With over 93 million cases of the coronavirus disease of 2019 (COVID-19) worldwide, clinicians continue to search for new treatment options to reduce its morbidity and mortality. While 80–90% of COVID-19 patients are asymptomatic or have only mild symptoms, some develop severe pulmonary complications, including Acute Respiratory Distress Syndrome (ARDS). Among those who develop ARDS, there is a high mortality rate. Factors causing some patients to progress from mild to severe symptoms have not been fully elucidated, but the change can occur quickly, with an average of 8 days between first symptom and ARDS onset. This period presents a time where intervention may be able to prevent clinical worsening. Unlike in severe COVID-19 cases, providers have very few treatment options to offer patients with mild-to-moderate symptoms in order to prevent progression to severe disease.
Hence, based on individual researches, we propose that spirometry or pulmonary function testing could be considered an intervention to treat patients with mild-to-moderate COVID-19 disease, based on user PFT-results, or help in early diagnosis of chronic lung diseases like: asthma, COPD, cystic and pulmonary fibrosis. It is also helpful as part of a system of health surveillance, in which breathing patterns are measured and can be intelligently analyzed over time.
Spirometry is the most common type of pulmonary function or breathing test. This test measures how much air you can breathe in and out of your lungs, as well as how easily and fast you can the blow the air out of your lungs.
Common lung parameters measured through Spirometers (as per ATS/ERS standards) should include:
- Forced vital capacity (FVC).
- Forced expiratory volume in 1 second (FEV1).
- FEV1/FVC ratio
- Peak Expiratory flow rate (PEFR)
- and others like tidal volume, TLC, FEF, FEV6, DLCO, MVV, etc.
COVID-19 Impact on Global Spirometer Market
The World Health Organization (WHO) declared COVID-19 as a pandemic on March 11, 2020. This pandemic has disrupted growth in many economies across various domains. Respiratory diseases are among the leading causes of death in the world, making up five of the top 30 causes. Chronic obstructive pulmonary disease (COPD) is the third-most-leading cause of death. COVID-19 outbreak has caused increased incidence on respiratory diseases. The pandemic has caused disruption in health systems all over the world. It is anticipated that there will be a surge in the number of ARDS patients requiring respiratory support, and there may be an increase in the demand for spirometer.
Long before, the idea for Spir-O was conceptualized, we had carefully studied numerous spirometer designs both existing in the market and within the open-source hardware community. While, most of them were engineered on turbine based flow measurement, and a few on pneumotach and ultrasonics.

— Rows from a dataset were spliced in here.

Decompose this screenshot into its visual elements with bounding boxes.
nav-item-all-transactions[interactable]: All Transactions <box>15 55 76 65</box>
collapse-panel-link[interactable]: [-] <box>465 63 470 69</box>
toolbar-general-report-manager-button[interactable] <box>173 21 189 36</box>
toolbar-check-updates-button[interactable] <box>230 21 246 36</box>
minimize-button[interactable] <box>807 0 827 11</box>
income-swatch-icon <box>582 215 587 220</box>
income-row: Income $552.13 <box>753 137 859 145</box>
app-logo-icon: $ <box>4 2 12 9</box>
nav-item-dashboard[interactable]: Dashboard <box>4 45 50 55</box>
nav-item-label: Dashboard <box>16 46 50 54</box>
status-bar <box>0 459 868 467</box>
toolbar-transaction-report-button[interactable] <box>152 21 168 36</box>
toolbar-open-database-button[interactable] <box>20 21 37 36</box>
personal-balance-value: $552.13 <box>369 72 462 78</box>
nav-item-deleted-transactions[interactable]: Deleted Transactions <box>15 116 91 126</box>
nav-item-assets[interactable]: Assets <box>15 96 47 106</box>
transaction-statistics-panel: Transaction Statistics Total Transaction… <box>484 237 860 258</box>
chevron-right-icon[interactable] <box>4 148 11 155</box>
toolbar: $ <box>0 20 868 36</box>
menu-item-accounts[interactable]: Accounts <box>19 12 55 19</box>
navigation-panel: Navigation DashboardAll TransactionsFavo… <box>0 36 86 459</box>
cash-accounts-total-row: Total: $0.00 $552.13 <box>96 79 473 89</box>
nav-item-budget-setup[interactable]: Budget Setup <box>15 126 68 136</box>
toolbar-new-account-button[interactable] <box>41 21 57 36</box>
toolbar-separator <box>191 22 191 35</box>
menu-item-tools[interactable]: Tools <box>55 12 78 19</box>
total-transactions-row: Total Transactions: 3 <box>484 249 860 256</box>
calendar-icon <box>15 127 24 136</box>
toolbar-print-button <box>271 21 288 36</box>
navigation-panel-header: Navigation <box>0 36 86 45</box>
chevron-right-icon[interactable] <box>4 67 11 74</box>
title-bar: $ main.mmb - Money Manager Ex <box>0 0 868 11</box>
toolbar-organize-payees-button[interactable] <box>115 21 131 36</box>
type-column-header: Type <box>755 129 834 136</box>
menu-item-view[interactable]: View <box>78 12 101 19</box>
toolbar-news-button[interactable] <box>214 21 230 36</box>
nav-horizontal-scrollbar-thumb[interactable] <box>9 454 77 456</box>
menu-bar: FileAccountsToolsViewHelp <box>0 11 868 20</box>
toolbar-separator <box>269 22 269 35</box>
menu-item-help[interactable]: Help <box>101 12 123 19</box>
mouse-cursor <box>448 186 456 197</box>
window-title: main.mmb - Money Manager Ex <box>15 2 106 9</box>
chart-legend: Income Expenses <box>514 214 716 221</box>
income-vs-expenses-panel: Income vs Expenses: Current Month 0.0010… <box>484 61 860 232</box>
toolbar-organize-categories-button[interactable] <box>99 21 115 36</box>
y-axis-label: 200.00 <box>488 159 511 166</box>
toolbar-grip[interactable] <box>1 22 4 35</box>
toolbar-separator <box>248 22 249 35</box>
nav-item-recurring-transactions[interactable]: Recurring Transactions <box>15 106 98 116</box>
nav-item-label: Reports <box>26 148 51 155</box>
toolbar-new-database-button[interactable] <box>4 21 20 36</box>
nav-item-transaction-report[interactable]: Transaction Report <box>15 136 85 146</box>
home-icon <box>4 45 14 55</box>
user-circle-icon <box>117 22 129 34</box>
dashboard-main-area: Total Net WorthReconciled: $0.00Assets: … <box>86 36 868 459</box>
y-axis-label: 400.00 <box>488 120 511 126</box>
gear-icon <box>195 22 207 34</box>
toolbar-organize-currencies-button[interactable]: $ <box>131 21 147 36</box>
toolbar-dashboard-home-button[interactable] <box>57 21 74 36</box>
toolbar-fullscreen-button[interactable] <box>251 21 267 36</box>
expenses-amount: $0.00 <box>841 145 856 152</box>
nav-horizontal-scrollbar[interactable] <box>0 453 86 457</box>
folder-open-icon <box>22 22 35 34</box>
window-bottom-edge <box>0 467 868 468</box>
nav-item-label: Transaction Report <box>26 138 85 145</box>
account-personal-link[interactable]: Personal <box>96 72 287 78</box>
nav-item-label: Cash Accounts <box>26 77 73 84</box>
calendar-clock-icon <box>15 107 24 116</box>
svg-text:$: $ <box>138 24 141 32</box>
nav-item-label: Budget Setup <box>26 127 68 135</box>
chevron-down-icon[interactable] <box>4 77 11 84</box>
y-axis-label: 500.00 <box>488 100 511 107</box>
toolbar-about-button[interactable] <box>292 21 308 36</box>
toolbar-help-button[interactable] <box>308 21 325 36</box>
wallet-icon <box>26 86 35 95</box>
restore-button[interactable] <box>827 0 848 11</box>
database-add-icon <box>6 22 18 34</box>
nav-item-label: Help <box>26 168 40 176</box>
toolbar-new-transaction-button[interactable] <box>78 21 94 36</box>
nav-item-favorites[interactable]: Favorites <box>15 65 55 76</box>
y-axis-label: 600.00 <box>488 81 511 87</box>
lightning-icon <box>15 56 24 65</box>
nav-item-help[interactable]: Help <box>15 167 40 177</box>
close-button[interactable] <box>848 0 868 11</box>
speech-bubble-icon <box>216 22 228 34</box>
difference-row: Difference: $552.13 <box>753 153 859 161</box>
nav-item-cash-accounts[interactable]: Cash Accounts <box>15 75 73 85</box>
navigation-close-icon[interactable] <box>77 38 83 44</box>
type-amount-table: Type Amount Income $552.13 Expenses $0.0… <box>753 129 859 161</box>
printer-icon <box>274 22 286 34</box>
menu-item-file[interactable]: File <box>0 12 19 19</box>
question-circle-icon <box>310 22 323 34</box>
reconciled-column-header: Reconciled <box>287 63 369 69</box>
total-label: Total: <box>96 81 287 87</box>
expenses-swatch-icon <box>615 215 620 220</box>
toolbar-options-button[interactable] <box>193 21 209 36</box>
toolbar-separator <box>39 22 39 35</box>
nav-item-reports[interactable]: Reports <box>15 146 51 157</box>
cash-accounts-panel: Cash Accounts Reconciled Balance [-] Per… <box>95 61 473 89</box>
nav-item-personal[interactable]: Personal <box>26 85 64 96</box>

Spir-O was envisioned to be low-cost, easily-replicable, scalable and fully open-source, such that it becomes a necessary tool of affordable "vital-signs" measurement device. Besides, Spir-O encompasses BME280 and CCS811 sensor by Sparkfun, that is utilized to measure CO2 and TVOC concentration, along-with parameters like temperature, humidity and relative altitude, that could be referenced for measuring:
- Breath-Temperature, humidity and VOC-concentration during expiration maneuver.
- FEV(1), FVC, FEV(1)%, PEFR for both inspiration & expiration maneuvers.
- Audio-feedback that aids during the test-sequence.
- Integration of AWS Cloud Service for demonstrating as IoT healthcare device.
Since, the hardware design for this challenge is based on sponsored (thanks x1.21 gigawatts) M5Stack Core2, which itself is based on popular Esp32, resources were easily available on various communities (once-againthanks x1.21+1e gigawatts).
Hence, the initial step was to design PCB and CAD model for our project and were successfully home-grown after multiple iterations on our less popular PCB-milling and 3D printing machines respectively.
The second step was of decision-making whether to build or buy the 'turbine' as numerous printed versions shamelessly failed during the initial tests and hence the one from MIR (Medical International Research) was chosen since, almost 80% of spirometer manufacturers use it in their devices.
!pics...but product-history over the course of project-completion.
Conclusion: Despite every efforts to furnish your project, it still feels the project hasn't met it's goal and that is the universal story of every project existing on the open-source community, lying within 'design-test-design' ; closed-loop.
As the project was completed, it stretched new goals and hurdles (not including code-bugs), that were encountered serially and still, features like on-board machine-learning for detection of sensor parameter anomaly, disease-classification and detection based on (coarse)-ML model (work in progress), and utilization of AWS services up to it's mark, lacks in the present version, and definitely would be done in the next iteration.
Thanks once again to AWS IoT Edukit and Hackster Community for organizing this event.